¡HASTA QUE
LA VIDA NOS SEPARE!
Hugo
Betancur
Los patrones culturales de nuestros padres y ancestros, y de la sociedad
en que hemos crecido, tienen influencia en nuestras mentes desde que estamos en
el vientre materno hasta que llegamos a la culminación de nuestras biografías
particulares. Somos influidos paulatinamente por los mayores en nuestros
aprendizajes o imitaciones de esos comportamientos y nos los vamos apropiando.
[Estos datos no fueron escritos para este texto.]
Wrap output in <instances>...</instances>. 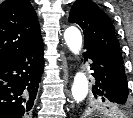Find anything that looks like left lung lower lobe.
Wrapping results in <instances>:
<instances>
[{
	"label": "left lung lower lobe",
	"mask_w": 133,
	"mask_h": 118,
	"mask_svg": "<svg viewBox=\"0 0 133 118\" xmlns=\"http://www.w3.org/2000/svg\"><path fill=\"white\" fill-rule=\"evenodd\" d=\"M84 58L90 59V69L96 80L93 87L95 97L103 99L116 110L126 109L128 105V85L123 64L109 57L93 45H85Z\"/></svg>",
	"instance_id": "obj_1"
}]
</instances>
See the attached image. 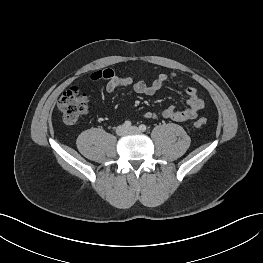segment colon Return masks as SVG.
<instances>
[{"label": "colon", "instance_id": "obj_1", "mask_svg": "<svg viewBox=\"0 0 263 263\" xmlns=\"http://www.w3.org/2000/svg\"><path fill=\"white\" fill-rule=\"evenodd\" d=\"M89 100L87 95L77 87L65 91L58 102V109L62 114L65 123L73 125L79 122L88 109ZM206 124L204 119L195 123L196 127Z\"/></svg>", "mask_w": 263, "mask_h": 263}]
</instances>
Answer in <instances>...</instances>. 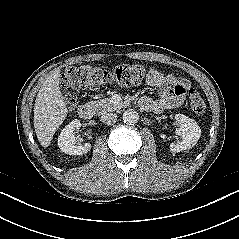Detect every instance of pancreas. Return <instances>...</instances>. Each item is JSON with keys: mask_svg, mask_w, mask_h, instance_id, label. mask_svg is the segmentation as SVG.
I'll return each mask as SVG.
<instances>
[{"mask_svg": "<svg viewBox=\"0 0 239 239\" xmlns=\"http://www.w3.org/2000/svg\"><path fill=\"white\" fill-rule=\"evenodd\" d=\"M90 104L93 105L97 109V111H99L100 113L115 111L116 109L122 106V103H118V104L114 103L112 98H104V99L92 101L90 102Z\"/></svg>", "mask_w": 239, "mask_h": 239, "instance_id": "obj_1", "label": "pancreas"}]
</instances>
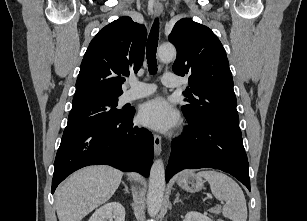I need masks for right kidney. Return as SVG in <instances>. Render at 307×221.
Masks as SVG:
<instances>
[{"instance_id":"ca27d5eb","label":"right kidney","mask_w":307,"mask_h":221,"mask_svg":"<svg viewBox=\"0 0 307 221\" xmlns=\"http://www.w3.org/2000/svg\"><path fill=\"white\" fill-rule=\"evenodd\" d=\"M125 221V208L119 202H110L99 209L90 217L88 221Z\"/></svg>"}]
</instances>
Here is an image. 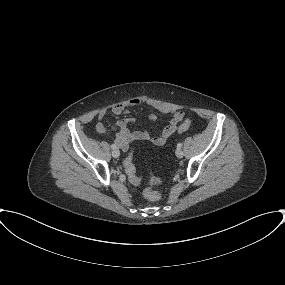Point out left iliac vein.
<instances>
[{"mask_svg":"<svg viewBox=\"0 0 285 285\" xmlns=\"http://www.w3.org/2000/svg\"><path fill=\"white\" fill-rule=\"evenodd\" d=\"M183 155H184V153H183L182 149H177V150H176V156H177L178 158H182Z\"/></svg>","mask_w":285,"mask_h":285,"instance_id":"4c4485c4","label":"left iliac vein"}]
</instances>
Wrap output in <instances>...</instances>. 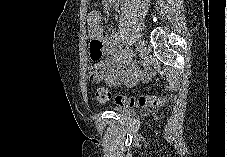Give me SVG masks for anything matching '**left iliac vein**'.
<instances>
[{
    "label": "left iliac vein",
    "instance_id": "obj_1",
    "mask_svg": "<svg viewBox=\"0 0 227 157\" xmlns=\"http://www.w3.org/2000/svg\"><path fill=\"white\" fill-rule=\"evenodd\" d=\"M141 40V43L138 44V49H139V55L142 59H146L149 55V49L147 48L145 42Z\"/></svg>",
    "mask_w": 227,
    "mask_h": 157
}]
</instances>
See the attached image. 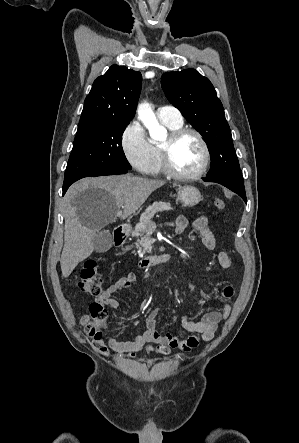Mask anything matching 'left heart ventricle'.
<instances>
[{
  "label": "left heart ventricle",
  "instance_id": "1",
  "mask_svg": "<svg viewBox=\"0 0 299 443\" xmlns=\"http://www.w3.org/2000/svg\"><path fill=\"white\" fill-rule=\"evenodd\" d=\"M171 161L180 173L196 172L203 161V150L197 138L192 134L183 136L172 150Z\"/></svg>",
  "mask_w": 299,
  "mask_h": 443
}]
</instances>
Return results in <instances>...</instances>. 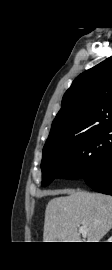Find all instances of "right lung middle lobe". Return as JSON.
Wrapping results in <instances>:
<instances>
[{
    "instance_id": "obj_1",
    "label": "right lung middle lobe",
    "mask_w": 112,
    "mask_h": 270,
    "mask_svg": "<svg viewBox=\"0 0 112 270\" xmlns=\"http://www.w3.org/2000/svg\"><path fill=\"white\" fill-rule=\"evenodd\" d=\"M112 147V125H106L57 146L43 149L42 186L55 178H83L96 170Z\"/></svg>"
}]
</instances>
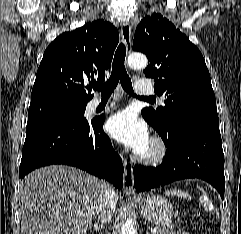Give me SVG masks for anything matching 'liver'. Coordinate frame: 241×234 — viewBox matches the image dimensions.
I'll list each match as a JSON object with an SVG mask.
<instances>
[{"label":"liver","mask_w":241,"mask_h":234,"mask_svg":"<svg viewBox=\"0 0 241 234\" xmlns=\"http://www.w3.org/2000/svg\"><path fill=\"white\" fill-rule=\"evenodd\" d=\"M101 183L63 165L28 174L19 192L21 234H85L101 203Z\"/></svg>","instance_id":"6515ba94"}]
</instances>
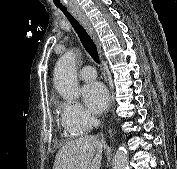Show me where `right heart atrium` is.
I'll use <instances>...</instances> for the list:
<instances>
[{
  "instance_id": "obj_1",
  "label": "right heart atrium",
  "mask_w": 177,
  "mask_h": 169,
  "mask_svg": "<svg viewBox=\"0 0 177 169\" xmlns=\"http://www.w3.org/2000/svg\"><path fill=\"white\" fill-rule=\"evenodd\" d=\"M58 108L62 125L71 133H82L95 122V118L76 101H63Z\"/></svg>"
}]
</instances>
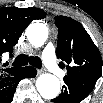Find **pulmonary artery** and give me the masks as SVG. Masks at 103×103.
Wrapping results in <instances>:
<instances>
[{"mask_svg": "<svg viewBox=\"0 0 103 103\" xmlns=\"http://www.w3.org/2000/svg\"><path fill=\"white\" fill-rule=\"evenodd\" d=\"M44 63L46 67L55 75L63 76L65 72L59 68L55 58V49L51 42H49L42 53Z\"/></svg>", "mask_w": 103, "mask_h": 103, "instance_id": "1", "label": "pulmonary artery"}]
</instances>
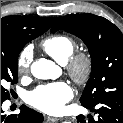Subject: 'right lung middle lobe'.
I'll use <instances>...</instances> for the list:
<instances>
[{
  "mask_svg": "<svg viewBox=\"0 0 123 123\" xmlns=\"http://www.w3.org/2000/svg\"><path fill=\"white\" fill-rule=\"evenodd\" d=\"M43 32L32 33L24 36L11 44L1 45V101L10 97L6 89L9 84L18 82L17 61L18 54L26 43L40 36Z\"/></svg>",
  "mask_w": 123,
  "mask_h": 123,
  "instance_id": "right-lung-middle-lobe-1",
  "label": "right lung middle lobe"
}]
</instances>
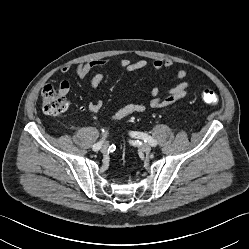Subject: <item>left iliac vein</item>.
<instances>
[{
	"mask_svg": "<svg viewBox=\"0 0 249 249\" xmlns=\"http://www.w3.org/2000/svg\"><path fill=\"white\" fill-rule=\"evenodd\" d=\"M141 149L145 152V153H149L151 151V145L148 143H143L141 146Z\"/></svg>",
	"mask_w": 249,
	"mask_h": 249,
	"instance_id": "obj_1",
	"label": "left iliac vein"
}]
</instances>
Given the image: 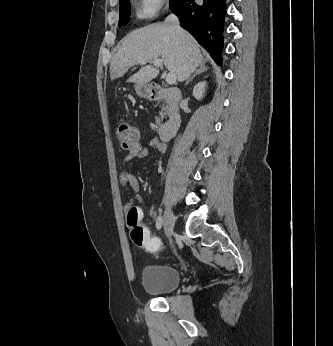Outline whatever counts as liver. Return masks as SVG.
<instances>
[{"instance_id": "6515ba94", "label": "liver", "mask_w": 333, "mask_h": 346, "mask_svg": "<svg viewBox=\"0 0 333 346\" xmlns=\"http://www.w3.org/2000/svg\"><path fill=\"white\" fill-rule=\"evenodd\" d=\"M162 60L170 73L182 82L203 62L197 41L186 31L170 23L148 25L132 31L122 41L110 65L111 80L122 77L131 66L145 60ZM141 64V63H140ZM159 74L152 65L142 67L129 82L148 84Z\"/></svg>"}]
</instances>
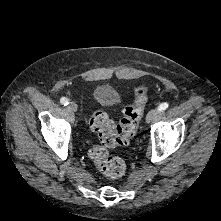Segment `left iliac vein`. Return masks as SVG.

Llegamos a ser adultos, y al relacionarnos con otros seres humanos, esa
programación y esa memoria van guiando nuestros comportamientos en las
relaciones que entablamos.
Las tradiciones de nuestros grupos familiares parecen procedimientos de
obligatorio cumplimiento para nosotros: repetimos los hábitos de nuestros
padres y parientes más cercanos y nos basamos en sus creencias –que provienen
de las creencias de sus padres, que provienen de las creencias de los abuelos,
que provienen de las creencias antiguas. El pasado muerto revive a través de
nosotros cuando ejecutamos nuestros rituales psicológicos cotidianos.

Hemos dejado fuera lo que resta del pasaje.